Saved entries:
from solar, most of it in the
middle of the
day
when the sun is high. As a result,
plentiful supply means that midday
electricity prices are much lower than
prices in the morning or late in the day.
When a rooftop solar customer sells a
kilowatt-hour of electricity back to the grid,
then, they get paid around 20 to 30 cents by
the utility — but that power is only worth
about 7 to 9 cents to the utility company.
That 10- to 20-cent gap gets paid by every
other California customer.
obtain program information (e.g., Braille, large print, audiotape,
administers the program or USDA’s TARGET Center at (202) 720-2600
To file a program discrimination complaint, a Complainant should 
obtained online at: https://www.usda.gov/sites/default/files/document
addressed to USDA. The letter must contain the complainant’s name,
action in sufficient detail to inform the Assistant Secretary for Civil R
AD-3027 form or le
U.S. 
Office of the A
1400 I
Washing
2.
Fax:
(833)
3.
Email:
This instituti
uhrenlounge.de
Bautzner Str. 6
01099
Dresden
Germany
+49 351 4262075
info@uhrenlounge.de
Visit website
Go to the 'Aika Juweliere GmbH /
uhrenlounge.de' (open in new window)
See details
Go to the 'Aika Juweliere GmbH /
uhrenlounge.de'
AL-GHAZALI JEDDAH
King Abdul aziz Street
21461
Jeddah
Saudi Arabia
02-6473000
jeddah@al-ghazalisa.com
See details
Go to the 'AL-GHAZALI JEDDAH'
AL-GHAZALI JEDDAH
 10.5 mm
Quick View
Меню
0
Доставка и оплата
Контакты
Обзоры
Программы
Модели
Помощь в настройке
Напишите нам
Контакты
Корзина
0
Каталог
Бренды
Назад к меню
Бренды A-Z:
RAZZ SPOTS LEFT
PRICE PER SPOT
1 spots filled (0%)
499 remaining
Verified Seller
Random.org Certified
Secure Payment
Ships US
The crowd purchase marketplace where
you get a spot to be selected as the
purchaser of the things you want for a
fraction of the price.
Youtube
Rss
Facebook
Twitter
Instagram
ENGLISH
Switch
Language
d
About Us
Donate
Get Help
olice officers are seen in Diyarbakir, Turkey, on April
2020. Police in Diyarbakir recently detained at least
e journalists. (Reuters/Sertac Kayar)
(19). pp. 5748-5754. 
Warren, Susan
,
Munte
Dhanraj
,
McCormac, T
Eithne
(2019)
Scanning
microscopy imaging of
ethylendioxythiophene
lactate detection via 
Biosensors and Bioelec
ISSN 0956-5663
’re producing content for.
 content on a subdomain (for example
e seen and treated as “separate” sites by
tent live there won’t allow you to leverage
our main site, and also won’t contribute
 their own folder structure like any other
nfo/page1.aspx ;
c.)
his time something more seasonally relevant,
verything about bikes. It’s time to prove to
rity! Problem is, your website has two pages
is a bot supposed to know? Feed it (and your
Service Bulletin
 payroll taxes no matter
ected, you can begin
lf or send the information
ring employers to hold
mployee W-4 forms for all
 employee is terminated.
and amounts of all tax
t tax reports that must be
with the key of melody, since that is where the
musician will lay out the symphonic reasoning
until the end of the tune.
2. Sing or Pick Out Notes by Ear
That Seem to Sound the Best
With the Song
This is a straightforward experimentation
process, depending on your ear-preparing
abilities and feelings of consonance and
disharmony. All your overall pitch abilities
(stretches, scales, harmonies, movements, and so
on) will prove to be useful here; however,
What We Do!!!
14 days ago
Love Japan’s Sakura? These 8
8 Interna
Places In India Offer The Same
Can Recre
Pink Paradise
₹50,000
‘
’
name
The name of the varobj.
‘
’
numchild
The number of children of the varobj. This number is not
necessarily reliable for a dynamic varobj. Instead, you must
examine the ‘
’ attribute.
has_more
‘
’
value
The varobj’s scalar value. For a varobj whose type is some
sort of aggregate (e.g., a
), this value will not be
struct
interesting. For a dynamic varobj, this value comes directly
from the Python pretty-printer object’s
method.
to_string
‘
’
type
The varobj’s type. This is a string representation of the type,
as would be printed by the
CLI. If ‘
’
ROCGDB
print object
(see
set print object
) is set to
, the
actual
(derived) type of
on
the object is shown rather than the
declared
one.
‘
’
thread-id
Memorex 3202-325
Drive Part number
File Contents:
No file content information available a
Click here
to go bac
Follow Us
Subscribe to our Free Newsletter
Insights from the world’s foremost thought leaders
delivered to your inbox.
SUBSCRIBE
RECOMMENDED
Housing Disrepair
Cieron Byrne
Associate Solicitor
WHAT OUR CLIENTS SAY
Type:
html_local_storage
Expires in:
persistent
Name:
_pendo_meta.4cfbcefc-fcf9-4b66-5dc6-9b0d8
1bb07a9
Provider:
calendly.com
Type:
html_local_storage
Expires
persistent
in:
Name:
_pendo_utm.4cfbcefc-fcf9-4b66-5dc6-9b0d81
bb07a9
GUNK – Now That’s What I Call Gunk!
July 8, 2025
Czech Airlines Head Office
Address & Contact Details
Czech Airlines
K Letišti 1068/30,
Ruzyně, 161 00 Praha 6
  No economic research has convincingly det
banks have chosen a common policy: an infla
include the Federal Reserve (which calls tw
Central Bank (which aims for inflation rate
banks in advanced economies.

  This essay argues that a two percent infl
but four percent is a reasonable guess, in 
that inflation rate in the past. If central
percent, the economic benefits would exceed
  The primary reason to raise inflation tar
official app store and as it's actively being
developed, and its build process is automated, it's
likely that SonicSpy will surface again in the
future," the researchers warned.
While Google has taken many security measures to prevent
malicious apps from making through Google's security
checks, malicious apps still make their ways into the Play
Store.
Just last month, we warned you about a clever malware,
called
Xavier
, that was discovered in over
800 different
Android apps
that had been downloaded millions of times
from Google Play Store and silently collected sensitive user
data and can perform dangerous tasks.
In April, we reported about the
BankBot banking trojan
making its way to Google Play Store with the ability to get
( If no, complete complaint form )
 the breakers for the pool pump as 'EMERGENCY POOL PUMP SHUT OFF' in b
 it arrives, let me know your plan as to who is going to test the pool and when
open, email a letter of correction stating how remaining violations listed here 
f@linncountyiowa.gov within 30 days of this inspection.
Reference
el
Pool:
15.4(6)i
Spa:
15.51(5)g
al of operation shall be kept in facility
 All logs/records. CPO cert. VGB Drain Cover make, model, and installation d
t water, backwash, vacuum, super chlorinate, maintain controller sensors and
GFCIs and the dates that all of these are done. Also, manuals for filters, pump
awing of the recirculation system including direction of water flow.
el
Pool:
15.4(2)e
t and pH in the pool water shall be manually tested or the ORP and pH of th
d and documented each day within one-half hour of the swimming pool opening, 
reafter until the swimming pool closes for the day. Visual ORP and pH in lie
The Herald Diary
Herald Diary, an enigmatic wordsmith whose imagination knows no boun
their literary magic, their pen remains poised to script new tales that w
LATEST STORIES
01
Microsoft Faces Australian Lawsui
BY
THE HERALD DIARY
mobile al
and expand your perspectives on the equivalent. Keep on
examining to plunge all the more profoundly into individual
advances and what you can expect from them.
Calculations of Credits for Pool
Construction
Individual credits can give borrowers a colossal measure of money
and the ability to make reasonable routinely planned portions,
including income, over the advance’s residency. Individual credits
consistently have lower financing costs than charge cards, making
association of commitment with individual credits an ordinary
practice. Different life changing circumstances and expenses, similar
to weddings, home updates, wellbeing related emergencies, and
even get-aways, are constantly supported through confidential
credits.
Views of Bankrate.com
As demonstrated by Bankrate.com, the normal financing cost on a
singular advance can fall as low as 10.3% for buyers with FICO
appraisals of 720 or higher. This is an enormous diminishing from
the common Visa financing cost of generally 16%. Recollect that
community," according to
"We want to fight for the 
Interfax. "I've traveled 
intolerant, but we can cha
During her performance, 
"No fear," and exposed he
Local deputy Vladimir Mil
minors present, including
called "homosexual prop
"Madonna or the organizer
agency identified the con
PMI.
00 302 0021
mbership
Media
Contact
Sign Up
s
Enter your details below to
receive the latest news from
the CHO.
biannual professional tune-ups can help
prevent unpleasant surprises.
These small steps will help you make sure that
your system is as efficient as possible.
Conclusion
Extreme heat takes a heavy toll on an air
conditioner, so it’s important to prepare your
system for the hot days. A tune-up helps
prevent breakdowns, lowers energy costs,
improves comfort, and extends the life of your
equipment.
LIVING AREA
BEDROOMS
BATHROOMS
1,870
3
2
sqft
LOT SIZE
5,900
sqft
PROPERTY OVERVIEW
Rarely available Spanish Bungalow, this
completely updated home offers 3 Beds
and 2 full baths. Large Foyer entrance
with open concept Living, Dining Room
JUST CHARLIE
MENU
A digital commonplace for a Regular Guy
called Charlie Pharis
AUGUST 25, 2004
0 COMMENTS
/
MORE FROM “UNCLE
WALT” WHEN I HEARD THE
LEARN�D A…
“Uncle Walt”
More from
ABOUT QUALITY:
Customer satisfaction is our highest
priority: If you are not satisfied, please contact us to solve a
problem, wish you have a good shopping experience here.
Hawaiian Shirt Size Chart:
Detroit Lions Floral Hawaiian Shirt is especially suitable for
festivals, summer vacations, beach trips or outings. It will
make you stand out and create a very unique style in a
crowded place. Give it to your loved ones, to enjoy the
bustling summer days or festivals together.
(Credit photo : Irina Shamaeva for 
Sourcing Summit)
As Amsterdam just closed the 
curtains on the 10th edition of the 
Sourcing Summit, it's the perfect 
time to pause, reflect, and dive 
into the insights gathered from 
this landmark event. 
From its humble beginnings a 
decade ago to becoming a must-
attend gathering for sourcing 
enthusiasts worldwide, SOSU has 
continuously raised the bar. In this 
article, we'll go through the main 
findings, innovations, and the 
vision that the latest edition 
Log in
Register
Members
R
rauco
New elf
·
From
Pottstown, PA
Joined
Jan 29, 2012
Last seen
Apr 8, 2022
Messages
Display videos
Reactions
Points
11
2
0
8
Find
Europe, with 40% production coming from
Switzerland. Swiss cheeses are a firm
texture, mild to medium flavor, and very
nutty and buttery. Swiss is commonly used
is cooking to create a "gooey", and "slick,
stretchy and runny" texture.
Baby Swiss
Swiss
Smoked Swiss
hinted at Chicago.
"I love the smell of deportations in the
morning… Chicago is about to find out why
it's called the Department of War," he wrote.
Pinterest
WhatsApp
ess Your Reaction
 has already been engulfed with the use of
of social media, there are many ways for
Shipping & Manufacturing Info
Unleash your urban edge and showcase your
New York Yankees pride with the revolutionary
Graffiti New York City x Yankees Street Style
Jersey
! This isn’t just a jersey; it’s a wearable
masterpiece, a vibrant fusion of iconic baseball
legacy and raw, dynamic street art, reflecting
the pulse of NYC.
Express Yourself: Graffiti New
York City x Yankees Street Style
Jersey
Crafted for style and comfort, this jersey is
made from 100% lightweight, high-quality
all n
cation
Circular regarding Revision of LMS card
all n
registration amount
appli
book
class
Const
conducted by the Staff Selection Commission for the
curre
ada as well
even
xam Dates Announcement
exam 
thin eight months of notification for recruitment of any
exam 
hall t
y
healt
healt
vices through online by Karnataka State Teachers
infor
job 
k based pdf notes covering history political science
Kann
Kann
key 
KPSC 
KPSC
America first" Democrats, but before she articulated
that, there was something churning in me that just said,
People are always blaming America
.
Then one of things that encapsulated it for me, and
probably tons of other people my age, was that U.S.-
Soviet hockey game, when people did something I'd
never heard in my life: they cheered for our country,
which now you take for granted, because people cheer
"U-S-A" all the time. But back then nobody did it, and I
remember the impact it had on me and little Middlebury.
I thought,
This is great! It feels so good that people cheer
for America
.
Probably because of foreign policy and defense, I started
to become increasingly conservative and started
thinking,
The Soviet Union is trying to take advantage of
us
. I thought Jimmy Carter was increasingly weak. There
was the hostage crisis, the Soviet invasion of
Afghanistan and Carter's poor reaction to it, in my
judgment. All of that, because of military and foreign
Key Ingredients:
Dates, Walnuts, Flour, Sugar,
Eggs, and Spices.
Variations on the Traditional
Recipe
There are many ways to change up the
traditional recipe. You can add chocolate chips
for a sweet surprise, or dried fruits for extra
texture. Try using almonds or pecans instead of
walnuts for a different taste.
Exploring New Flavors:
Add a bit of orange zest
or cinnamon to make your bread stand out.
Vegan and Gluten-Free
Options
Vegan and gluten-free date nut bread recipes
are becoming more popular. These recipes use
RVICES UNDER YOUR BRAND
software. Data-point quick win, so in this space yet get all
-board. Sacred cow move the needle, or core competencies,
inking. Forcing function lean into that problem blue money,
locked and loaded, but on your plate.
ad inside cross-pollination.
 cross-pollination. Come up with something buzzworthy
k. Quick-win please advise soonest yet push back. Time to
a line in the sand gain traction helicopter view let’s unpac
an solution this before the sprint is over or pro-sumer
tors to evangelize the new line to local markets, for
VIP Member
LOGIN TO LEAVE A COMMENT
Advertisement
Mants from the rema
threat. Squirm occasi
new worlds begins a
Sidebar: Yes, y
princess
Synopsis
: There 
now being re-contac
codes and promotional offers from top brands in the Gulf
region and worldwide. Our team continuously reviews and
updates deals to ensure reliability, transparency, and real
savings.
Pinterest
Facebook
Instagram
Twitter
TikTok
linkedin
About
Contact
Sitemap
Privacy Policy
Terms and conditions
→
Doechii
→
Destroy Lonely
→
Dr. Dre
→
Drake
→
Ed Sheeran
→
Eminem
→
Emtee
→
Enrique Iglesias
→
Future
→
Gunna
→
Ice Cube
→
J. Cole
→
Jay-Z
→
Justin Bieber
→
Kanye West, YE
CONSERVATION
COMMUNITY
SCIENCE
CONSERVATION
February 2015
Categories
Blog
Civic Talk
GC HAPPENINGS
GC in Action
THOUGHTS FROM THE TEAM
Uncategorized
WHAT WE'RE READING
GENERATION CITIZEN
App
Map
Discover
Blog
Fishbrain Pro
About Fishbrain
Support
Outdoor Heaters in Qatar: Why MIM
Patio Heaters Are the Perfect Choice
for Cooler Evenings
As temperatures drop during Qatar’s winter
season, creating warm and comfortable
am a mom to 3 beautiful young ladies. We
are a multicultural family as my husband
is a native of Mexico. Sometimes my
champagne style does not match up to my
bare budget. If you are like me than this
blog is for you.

- [What you need to do]
Transcribe the records above exactly, beginning at the line that contains "festivals, summer vacations, beach" and ending with the line that contains "From its humble beginnings a", both included, and nothing else.

- [Solution to this problem]
festivals, summer vacations, beach trips or outings. It will
make you stand out and create a very unique style in a
crowded place. Give it to your loved ones, to enjoy the
bustling summer days or festivals together.
(Credit photo : Irina Shamaeva for 
Sourcing Summit)
As Amsterdam just closed the 
curtains on the 10th edition of the 
Sourcing Summit, it's the perfect 
time to pause, reflect, and dive 
into the insights gathered from 
this landmark event. 
From its humble beginnings a 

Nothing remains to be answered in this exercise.